If your struggling indie band is looking to make a paycheck, you might want to consider licensing your music to a video game or two. According to yesterday’s Game Changers: Gaming And The Music Industry panel, which was moderated by Eric German of Mitchell, Silberberg And Knupp LLP, this will be the wave of the money-making future. Panelist Dave Pettigrew, SVP of strategic marketing and head of advertising and video games at Warner/Chappell Music Publishing, said that 2012 will be a pivotal year in video games and that many bands have already seen growth in both their bank accounts and their fan bases after having a song of theirs play through a game. “We’re trying to put music in places it’s never been before,” said Pettigrew.
 
Fellow panelist Mark Jowett, co-founder and VP of international A&R publishing at Nettwerk Music Group, agreed that “video games are good on an exposure level.” He also noted that as the game world moves toward app-based games, the music industry needs to find a way to move with it.
 
Josh Kessler of Downtown Music Services (dms.FM) emphasized that he focuses on relevance when he starts compiling possible game soundtracks, and then he refines his choices based on what works creatively and sonically.
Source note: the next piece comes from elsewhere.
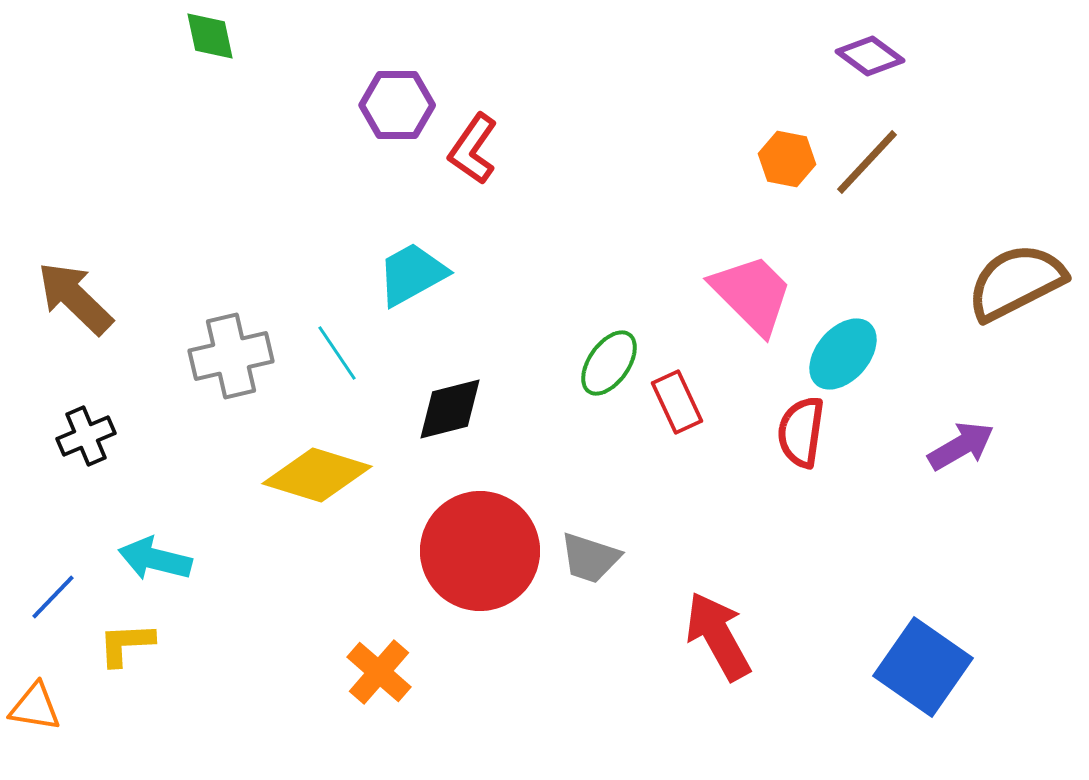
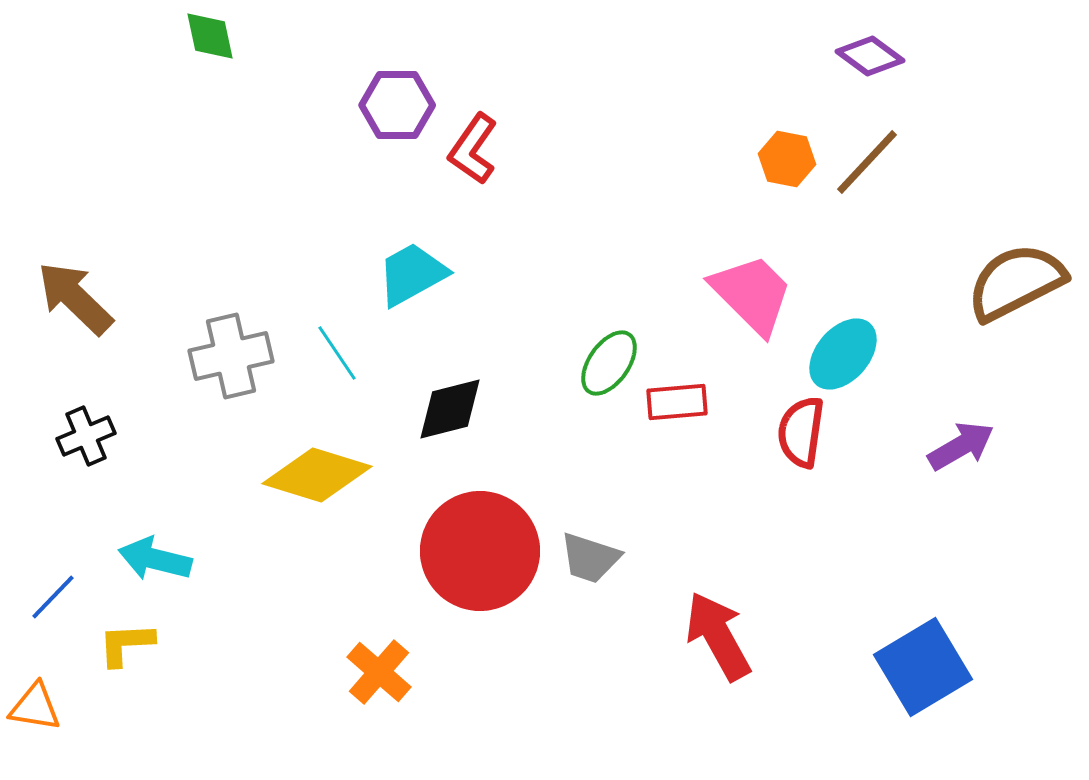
red rectangle: rotated 70 degrees counterclockwise
blue square: rotated 24 degrees clockwise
All of the panelists nodded when asked if new music has become an important element to video games, but Kessler noted that given the long lead time, having songs be new by the time the game hits shelves is a challenge. Music needs to be cleared 10 months ahead of time, which can result in a game sounding dated before it’s even ready for consumers.
 
Another challenge, says Mark Collins, VP of business development at MXP4/Bopler Games, is making people want to pay for their gaming; free download culture doesn’t just lurk around the music industry anymore. “The majority of users are never going to buy anything,” he admitted. “The trick is to build a product that’s very sticky.” He said that having a free-to-play model is crucial since most people won’t pay to use a game they’ve never experienced, and that having intriguing up-sale options is key.
 
One final piece of advice Pettigrew had for musicians who may find themselves getting involved contractually with a gaming company, was to aim for a royalty-bearing deal. A royalty-bearing deal will earn musicians money every time a game is sold, while a buyout deal, which is more common, has an expiry date. “There’s more money in royalty-bearing,” he said. And if you’re thinking of becoming a music supervisor? Be really good. Or, according to Pettigrew who noted that the music industry is shrinking while the gaming industry continues to grow, do yourself a favor and become a plumber.